Having turned 21 last month, Frazer recognises the extra freedom that a childhood on Islay gave him, saying, “I love it. There are certain things that you kind of miss out on, but I think it’s a great place to grow up. Much more relaxed”. Frazer’s mother had Islay connections and brought the young family back from the tenements of Glasgow for an island upbringing close to her relations in Bowmore.
For a time they lived in Port Charlotte, where Frazer spent most of his days at the football pitch, “I’d just go up by myself with my ball, kick it about. I’ve met quite a number of like-minded people from all over Scotland that I’m still in touch with through that.” Even as an 8 year old islander, he felt the rhythm of the tourist seasons, because of the football, “In the Winter, not only was the weather generally not good enough to go to the football pitch, but the swing-park, everywhere, was just dead. You know it was really really cyclical.”
He became one of the kids of Bruichladdich who could be found around the distillery “helping” of a Saturday, due to the fact that one or other or both their parents worked here in the earlier days of the business’ resurrection.
His father worked in the bottling hall. Frazer recalls, “They were a really good bunch of people and the core of them that are in there now were in there back then. They were always very good to me and my family, so it’s lovely to see them still working, and still speaking to me pretty regularly! Your Arlene’s and your Tina’s, Jonathan, Colin, Gabi, all that lot.” Frazer’s elder sister also took tours of the distillery for a couple of seasons as part of the Laddieshop team. Now, after a brief spell in the bottling hall after leaving school, then two and a half years as a tour guide, he is himself firmly part of the crew.

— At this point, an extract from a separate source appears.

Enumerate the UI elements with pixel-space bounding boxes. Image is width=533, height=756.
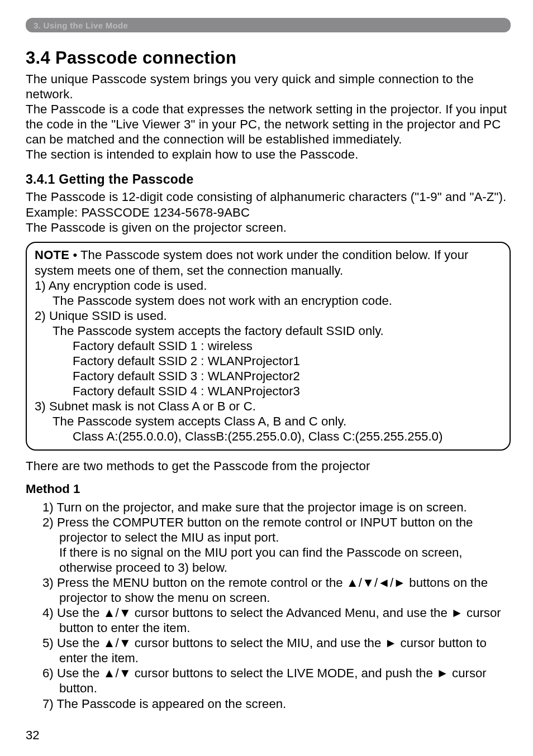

He enthuses about how much he has learnt at Bruichladdich, saying he “hadn’t a scooby” about how whisky was made when he started. The ethos and the number of other inspirational people here have seen him building a passion for whisky that he says he couldn’t have envisaged. “It’s just so people orientated. You know, not computerised, that whole artisanal idea; this is a craft. Then you mix that craft with supporting over-many families when we could easily just employ ten or fifteen people and have computers doing all the work, it’s something everyone can genuinely relate to. In this day and age when industry’s all production and financially really driven, we buck that trend, it’s safe to say!”
“For the neutral who has no idea to, say, a German whisky enthusiast that’s been on every tour in Scotland and knows more than you, there’s always that one level, where no matter what, they can always appreciate what we’re doing here.”
He is keen to explore more of the world, and in fact this week, we sent him to Paris to work with airport staff on The Botanist. “It’s the first thing I’ve done abroad anywhere so hopefully that all goes well and I can then start to lead into more things like that. For me, to incorporate my eagerness to travel into working would be ideal.”
It sounds, however, like it might be his love for Rangers football club that’s the main spur for leaving home? “One of the things that I dislike about Islay is not being able to go to Ibrox every other Saturday… First thing I’m going to do when I do leave the island, I’m not going to worry about a flat, place to stay, I’m going to buy a season ticket.” For now, he plays in the Islay League for the Bowmore side, contrary to lots of the other members the distillery, who won the cup this year with Kilchoman. “You can imagine the banter.”
Frazer is 30th in our series of Bruichladdich valinches featuring our people. Cask #3864, Premier Cru Claret cask, aged 9 years, 64% alc. by vol.